Can Indic Traditionalism over Ecology Issues Triumph International Regulations?

The approach of international law towards environmental issues stands in various domains and has transformed in capitalist economies. However, there are some conflicting behaviors that most of the principles of international environmental law certify, which is important to be understood:

  • International Environmental Law does not discriminate between issues of power and competence. Inducing a strictly technocratic conception of green criminology does not render any solutions to the problematic behavior of liability frameworks;
  • IEL instruments cannot internalize the rule of law issues that exist separately in the Global North countries and the Global South countries. While in the Global North regions, the issue is more related to the influence of corporatism over the corrosion of the geographic and civilizational originality of the regions, the Global South faces economic and skill issues at large. Immigration, excess volunteerism, and too much financial stimulus to the Global South countries granted by developed countries sometimes turns out to be in contradiction with any possible chance that a cost-benefit analysis must have been done or the same might be a debt trap;
  • Internationalization of liabilities does not help out in ecological issues, because in private international law, countries stay in disagreements & the nature of disagreements differ a lot in the Global North and Global South regions;
  • The post-modern approach of international environmental law cannot be based on climate activism, extreme veganism, and cultural Marxism. If radical legal principles are made and implemented, then it would not be just some top-to-down approach imposed on indigenous economies, but it would also not support the cause of IEL, leading to its bitter collapse, which is possible even in the case of multilateral bodies such as the IPCC, WHO, and UNICEF;

The Indic worldview therefore at an international level, can be based on these following underpinnings:

  1. Foreign Relations and Eco-diplomacy;
  2. Internalizing economic liberties;
  3. Prevent hyphenation of environment policies and ideological manifestos;

Foreign Relations and Policy issues define but not enforce the peremptory norms of IEL. Therefore, a smooth transformation of IEL can be based on by seeking the diversification and lubrication of implementation mechanisms in various countries. There cannot be globalized approaches to appropriate ecological solutions. Sustainability can be based on the autonomy of profit and trust, therefore protecting economic liberties, and harmonizing the environment. The internalization of economic liberties is another interesting reality that can be met through glocalization. We must remember that China used glocalization to uplift the middle class under Den Xiaoping. The problem with the current establishment under Xi Jinping is that his BRI project and the string of pearls renders debt trap and hostage diplomacy. However, it does not support any generic benefit to the Chinese people because the Chinese Communist Party has lost the cultural-geographic capabilities of the Chinese state due to its socialist policies. Cashing support does not mean you can cause development schemes that can pay you back. This is the reason why the CCP has to face the middle-income trap, which they can never overcome until 20-30 years or maybe more. India’s glocalization therefore must not be sensitive, but conscious – so that at communitarian levels, judicial overreach is avoided and better anthropological interpretations are done to serve both ecological and economic causes. Mainstreaming economics is one of the failures of American capitalism, and it must be taken into consideration anyways.

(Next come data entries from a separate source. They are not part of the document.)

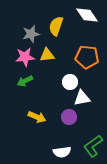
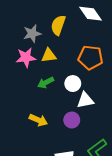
green arrow: (25, 81) -> (46, 82), moved

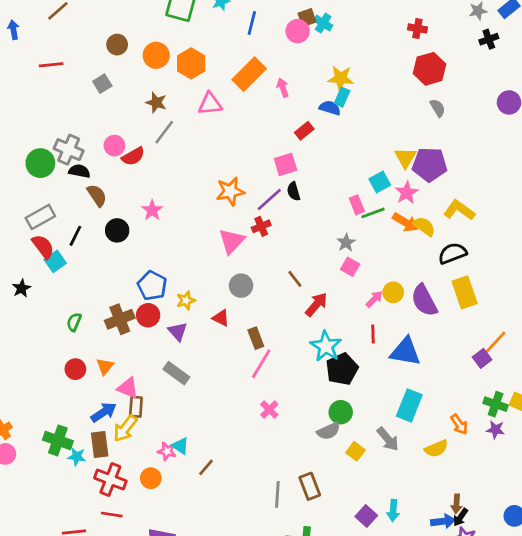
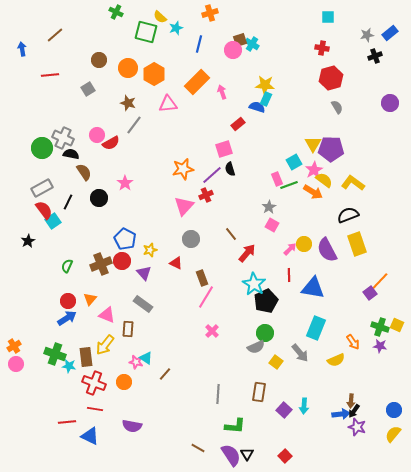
yellow semicircle: (424, 226) -> (324, 180), moved
brown rectangle: (136, 407) -> (128, 329), moved
blue arrow: (104, 412) -> (67, 318), moved
brown rectangle: (310, 486) -> (259, 392), moved, turned 30

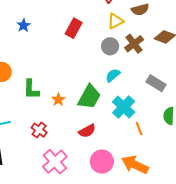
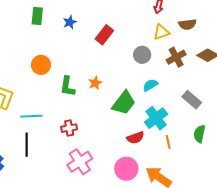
red rectangle: (74, 28) -> (104, 35), moved
gray circle: (110, 46) -> (142, 55), moved
orange star: (58, 100) -> (95, 83), moved
red cross: (39, 130) -> (69, 128), turned 35
red semicircle: (87, 131) -> (135, 138), moved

The hyphenation of environment policies and ideological manifestos is not helpful for the jurisprudential development of international law and politics. No jurist can define top-to-down policies, which cannot serve proper and realistic causes. The best examples can be taken from the Kyoto Protocol, which again lacks implementation, and enforces standards. In most of the cases, the focus on the equality of outcome is given. In reality, the equality of opportunity is lost the most. Indian civilization has the inalienable right to earn some equality of opportunity, which must be internalized and free. If at a civilizational level, equality of opportunity is granted, then it is for sure that solutions to fix international environmental law are not far trodden.

LEAVE A REPLY

Please enter your comment!
Please enter your name here

Most Popular

The Doctrine of Lis Pendens under The Transfer of Property Act, 1882

INTRODUCTION The fundamental principle lying in Section 52 is that, the status quo should be preserved in a case which is still pending in the...

Rise of Internet Based Pharmacy Companies

Introduction At present, we reside in a computerized time zone where every single thing is accessible at our doorstep on only a finger snap. Despite...

Rule of Election under The Transfer of Property Act, 1882

INTRODUCTION ‘Election’ is explained as a selection between two alternative things; it’s the choice between two different rights; which are inconsistent in nature. The rule...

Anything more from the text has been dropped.